Data entries:
== == ==
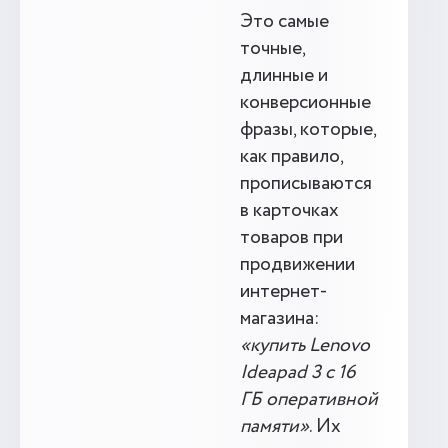
Это самые
точные,
длинные и
конверсионные
фразы, которые,
как правило,
прописываются
в карточках
товаров при
продвижении
интернет-
магазина:
«купить Lenovo
Ideapad 3 с 16
ГБ оперативной
памяти»
. Их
== == ==
## Task description
Apart from the pictures, repeat the data above exactly.

## Solution to this exercise
Это самые
точные,
длинные и
конверсионные
фразы, которые,
как правило,
прописываются
в карточках
товаров при
продвижении
интернет-
магазина:
«купить Lenovo
Ideapad 3 с 16
ГБ оперативной
памяти»
. Их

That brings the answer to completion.